Coming off an All-American sophomore season, Bria Hartley was primed to take another step forward last season.
“Coming training camp last September, I’d never seen anyone more ready than see looked,” UConn coach Geno Auriemma said.
And frankly, playing for USA Basketball’s 3-on-3 team in Greece during the summer of 2012 should have been an important step in her continued development.
And it was, except for that one step she took on an unsteady floor that sprained her ankle and set her on an unfamiliar course.
“Sometimes, you are better off having a season-ending injury,” Auriemma said. “Sometimes having an injury that never goes away is worse, although you hate to think in those terms.

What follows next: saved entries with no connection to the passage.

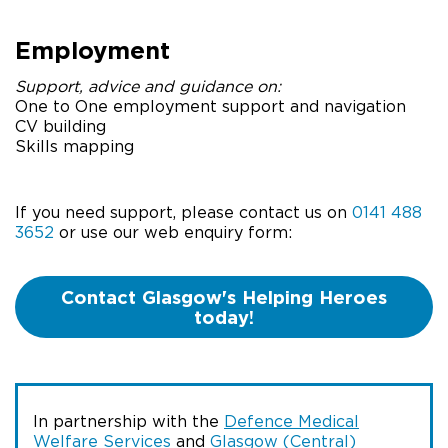
Employment
Support, advice and guidance on:
One to One employment support and navigation
CV building
Skills mapping
If you need support, please contact us on
0141 488
3652
or use our web enquiry form:
Contact Glasgow's Helping Heroes
today!
In partnership with the
Defence Medical
Welfare Services
and
Glasgow (Central)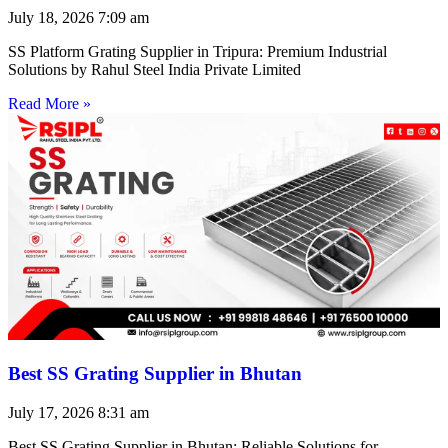
July 18, 2026
7:09 am
SS Platform Grating Supplier in Tripura: Premium Industrial
Solutions by Rahul Steel India Private Limited
Read More »
Best SS Grating Supplier in Bhutan
July 17, 2026
8:31 am
Best SS Grating Supplier in Bhutan: Reliable Solutions for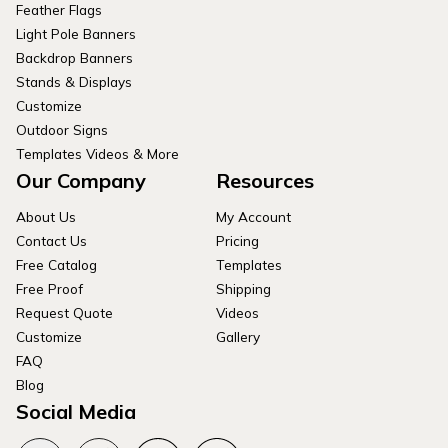
Feather Flags
Light Pole Banners
Backdrop Banners
Stands & Displays
Customize
Outdoor Signs
Templates Videos & More
Our Company
Resources
About Us
My Account
Contact Us
Pricing
Free Catalog
Templates
Free Proof
Shipping
Request Quote
Videos
Customize
Gallery
FAQ
Blog
Social Media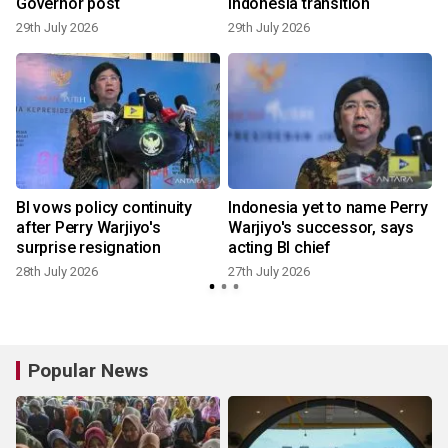
Governor post
Indonesia transition
29th July 2026
29th July 2026
2
BI vows policy continuity
Indonesia yet to name Perry
after Perry Warjiyo's
Warjiyo's successor, says
surprise resignation
acting BI chief
2
28th July 2026
27th July 2026
Popular News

Injuries like the one Bria had last way too long and sometimes they get into your mind.”
The ankle wasn’t really the problem; players experience all types of injuries that modern medicine and therapies effectively treat. The problem was that Hartley decided to keep her condition quiet when she returned until she could no longer play without pain.

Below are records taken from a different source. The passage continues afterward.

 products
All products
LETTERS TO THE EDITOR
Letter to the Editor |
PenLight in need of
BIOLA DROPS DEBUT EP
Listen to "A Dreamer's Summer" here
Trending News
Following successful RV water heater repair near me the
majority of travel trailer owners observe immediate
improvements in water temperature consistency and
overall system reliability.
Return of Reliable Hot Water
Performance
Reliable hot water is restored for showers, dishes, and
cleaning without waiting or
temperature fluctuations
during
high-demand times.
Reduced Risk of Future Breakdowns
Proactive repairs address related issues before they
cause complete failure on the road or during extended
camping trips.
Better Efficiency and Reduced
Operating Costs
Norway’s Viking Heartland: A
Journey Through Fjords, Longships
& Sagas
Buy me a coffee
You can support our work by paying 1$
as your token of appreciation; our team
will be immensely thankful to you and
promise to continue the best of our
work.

And the time she lost recovering was time she did not recover from until NCAA Tournament time.
“Her ankle was bad,” Auriemma said. “But what [the condition of] her ankle did to her mind was worse. But that’s a learning experience, too. It was a jolt to her after she had worked so hard in the offseason. It was a real letdown for her. She didn’t handle it well. And a lot of it was due to her frustration.”
Hartley missed the first two games of the regular season and struggled with her shooting touch throughout the year, making just 39.1 percent of her shots after averaging 46.7 in her first two seasons. She was just 29.7 percent from three.
“In spite of that, you would be surprised about how much you can learn when you aren’t playing well,” Auriemma said. “You learn to contribute in other ways. As much as she didn’t have the type of year statistically as she may have expected, I bet she learned more about what’s important to playing for a team.”
Hartley, coming off the bench by this time, scored in double-figures in each of UConn’s final three NCAA Tournament games, including a 15-point, four-assist effort in the semifinals against Notre Dame. She scored 13 points in the title game two nights later against Louisville.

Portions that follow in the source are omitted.